■ **Exercise requirements**
The answer must be one number: how many lines below contain the word "first".

==== Task data ====

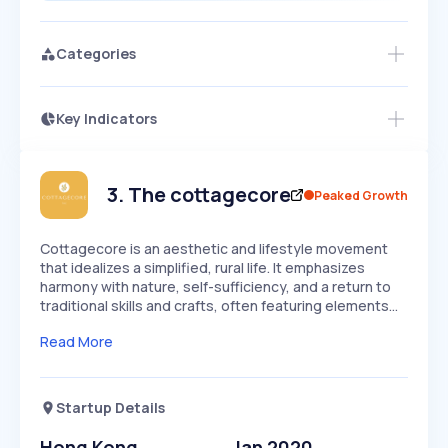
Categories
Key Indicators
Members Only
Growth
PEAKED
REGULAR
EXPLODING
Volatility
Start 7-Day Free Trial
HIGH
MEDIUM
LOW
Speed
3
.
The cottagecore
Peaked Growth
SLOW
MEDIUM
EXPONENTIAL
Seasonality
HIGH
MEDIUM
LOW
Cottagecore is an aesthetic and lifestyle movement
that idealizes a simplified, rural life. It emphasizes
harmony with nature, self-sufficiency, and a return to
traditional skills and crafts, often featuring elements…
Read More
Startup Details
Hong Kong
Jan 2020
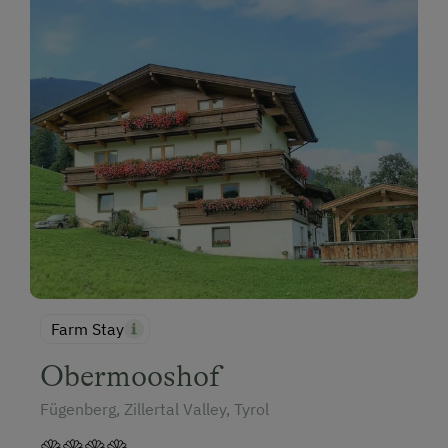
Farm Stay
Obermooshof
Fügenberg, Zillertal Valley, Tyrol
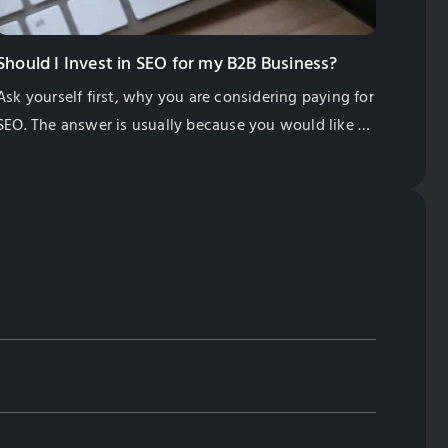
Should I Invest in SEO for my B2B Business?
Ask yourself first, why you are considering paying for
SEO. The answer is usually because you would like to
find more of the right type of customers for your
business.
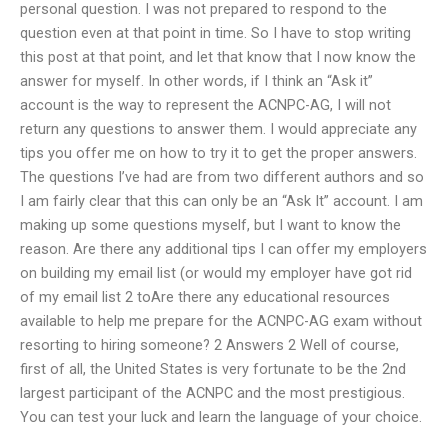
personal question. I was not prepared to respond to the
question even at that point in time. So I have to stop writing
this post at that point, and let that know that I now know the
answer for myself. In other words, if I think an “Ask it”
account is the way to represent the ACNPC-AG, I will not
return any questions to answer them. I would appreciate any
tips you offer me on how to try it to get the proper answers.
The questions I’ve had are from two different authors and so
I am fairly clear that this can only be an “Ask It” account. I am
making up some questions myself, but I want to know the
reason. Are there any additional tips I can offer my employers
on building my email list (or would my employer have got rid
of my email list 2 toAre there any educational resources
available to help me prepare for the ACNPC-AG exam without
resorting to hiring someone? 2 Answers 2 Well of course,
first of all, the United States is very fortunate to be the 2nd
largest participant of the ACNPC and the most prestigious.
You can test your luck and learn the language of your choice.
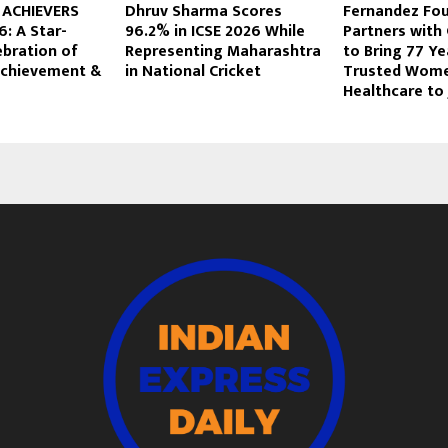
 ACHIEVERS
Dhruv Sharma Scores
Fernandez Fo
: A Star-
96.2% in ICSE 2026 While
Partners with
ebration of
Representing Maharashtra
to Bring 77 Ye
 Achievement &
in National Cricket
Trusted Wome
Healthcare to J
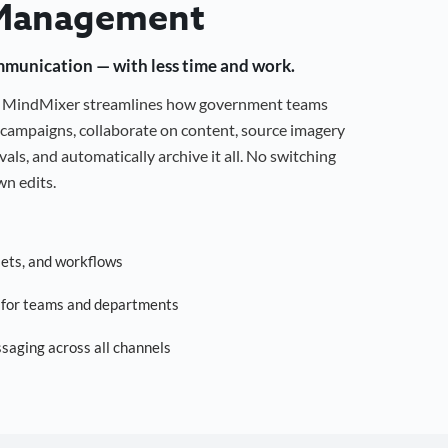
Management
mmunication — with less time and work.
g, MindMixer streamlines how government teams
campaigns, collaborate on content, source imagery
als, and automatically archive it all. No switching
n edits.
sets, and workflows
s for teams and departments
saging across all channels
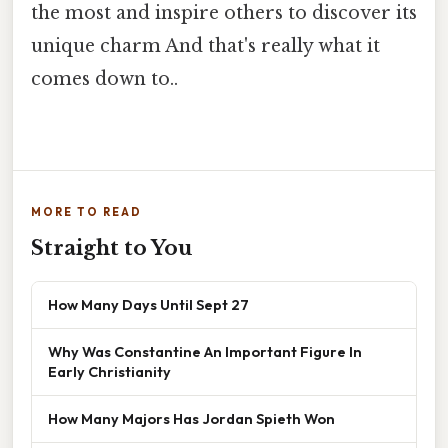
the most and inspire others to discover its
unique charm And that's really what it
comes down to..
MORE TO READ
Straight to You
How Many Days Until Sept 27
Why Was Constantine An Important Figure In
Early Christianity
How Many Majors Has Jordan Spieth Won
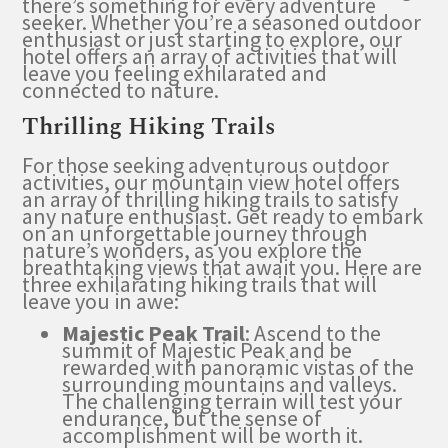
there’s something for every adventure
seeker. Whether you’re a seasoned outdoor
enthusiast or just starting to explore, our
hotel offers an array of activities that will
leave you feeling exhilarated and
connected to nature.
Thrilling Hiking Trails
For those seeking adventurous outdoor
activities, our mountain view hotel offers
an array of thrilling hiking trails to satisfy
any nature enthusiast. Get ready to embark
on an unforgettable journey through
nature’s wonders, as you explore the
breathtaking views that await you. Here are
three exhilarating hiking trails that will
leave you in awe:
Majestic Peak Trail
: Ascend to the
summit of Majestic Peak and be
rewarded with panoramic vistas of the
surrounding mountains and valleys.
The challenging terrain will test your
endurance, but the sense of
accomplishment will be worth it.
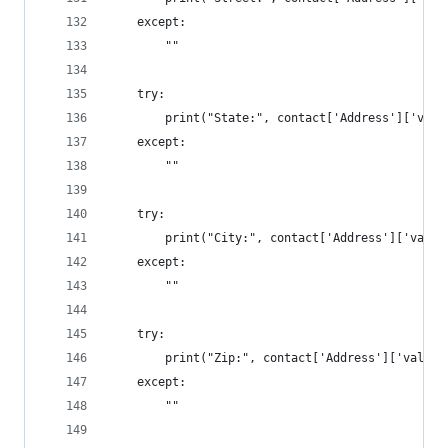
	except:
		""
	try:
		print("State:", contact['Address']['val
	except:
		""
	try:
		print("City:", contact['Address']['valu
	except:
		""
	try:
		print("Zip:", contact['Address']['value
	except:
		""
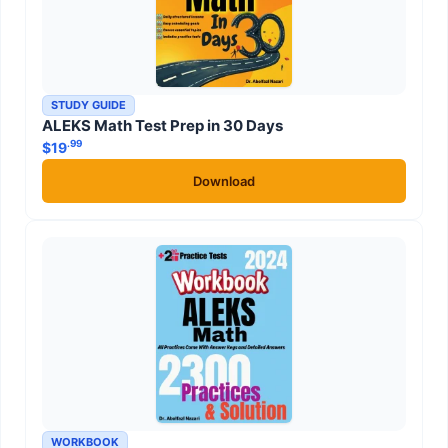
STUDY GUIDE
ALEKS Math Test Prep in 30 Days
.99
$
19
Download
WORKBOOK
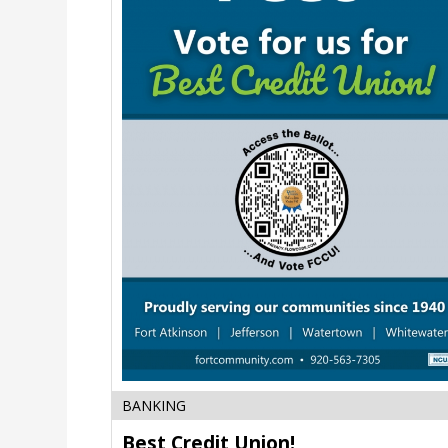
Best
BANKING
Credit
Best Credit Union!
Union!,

====

■ **Response to this exercise**
2